Des réponses doivent aussi être trouvées au niveau européen en prenant garde à ne pas alimenter le populisme. « Ce n’est un mystère pour personne que pas mal des auteurs des attentats de Paris sont revenus de Syrie via la vague des réfugiés. Mais ne mélangeons pas tout : le problème n’est pas l’accueil des réfugiés par l’Europe, mais bien des contrôles trop parcellaires aux frontières de l’Union alors que ces gens étaient signalés. Nous sommes confrontés à quelques personnes ayant participé à un mouvement de population important, ce n’est pas pour autant que l’on doit se retourner contre les personnes cherchant un meilleur futur chez nous. Essayons d’améliorer le système. Pourquoi ne pas croiser automatiquement la banque de données des personnes qui entrent dans l’Union avec les banques de données criminelles. » Le procureur fédéral le confie sans le crier : quand certains veulent tuer Schengen (NDLR – l’accord de la libre circulation des personnes entre 26 Etats européens), ils se trompent de débat. Une réplique en douceur à De Wever.

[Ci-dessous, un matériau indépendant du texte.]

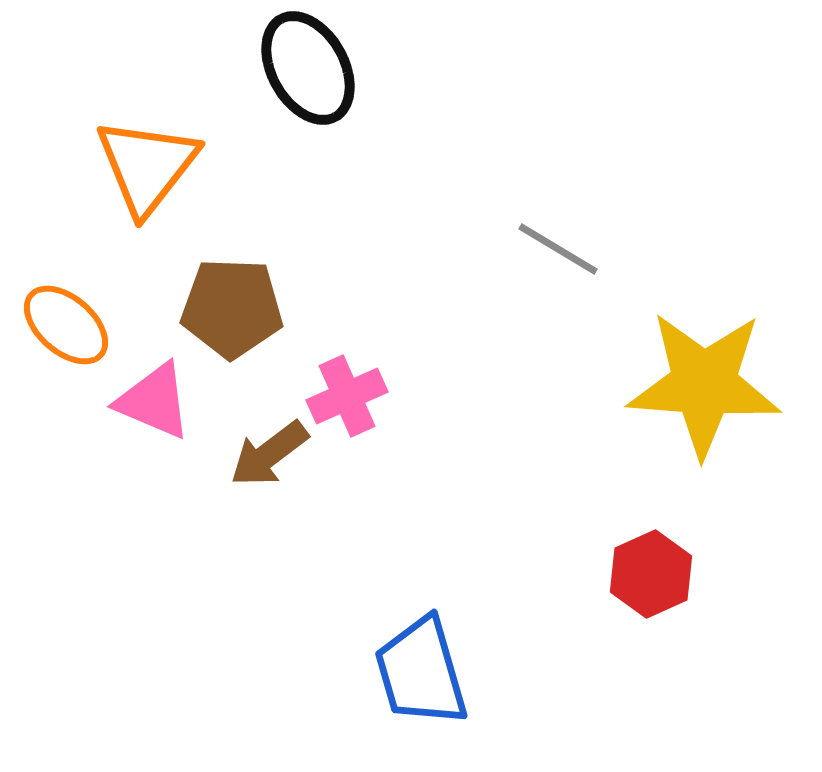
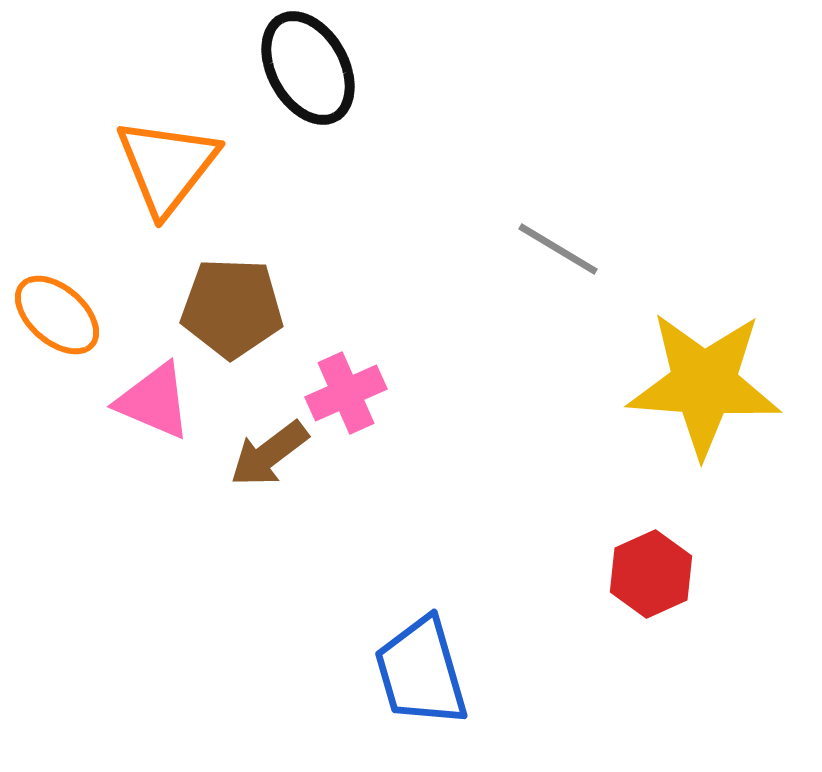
orange triangle: moved 20 px right
orange ellipse: moved 9 px left, 10 px up
pink cross: moved 1 px left, 3 px up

« Attention au cyber-terrorisme… »

Cette réponse internationale s’impose d’autant plus, chaque jour, que la menace est potentiellement sans fin. « L’autre défi actuel, à côté du terrorisme, c’est la criminalité informatique, conclut-il. Quand l’un et l’autre se croiseront, cela risque d’être un sérieux problème. Notre grande peur, ce sont des hacking malveillants. Pour l’instant, nous n’avons été confrontés qu’à des formes d’espionnage, mais nous devons été attentifs à ce que ce ne soit pas pire. Cela demande là aussi de nouveaux moyens et un effort continu. Quand vous développez un programme pour lire telle application, il faut veiller à ce qu’il ne devienne pas obsolète. En 1831, les arrondissements judiciaires ont été créés pour permettre l’accès à toutes les localités en une journée à cheval. Quand on cherchait un document, on le trouvait parfois sous une lame du plancher. Maintenant, il faut faire tourner des machines ultrapuissantes pour fouiller sur des serveurs au Brésil pour avoir une partie du contenu du smartphone que vous avez confisqué. »

Au coeur de Bruxelles, des sirènes retentissent. Quatre véhicules de police prennent position devant le palais de Justice. En repassant par la lourde porte blindée à l’entrée de son bureau, Frédéric Van Leeuw mesure qu’il a d’une certaine manière le destin du pays entre ses mains.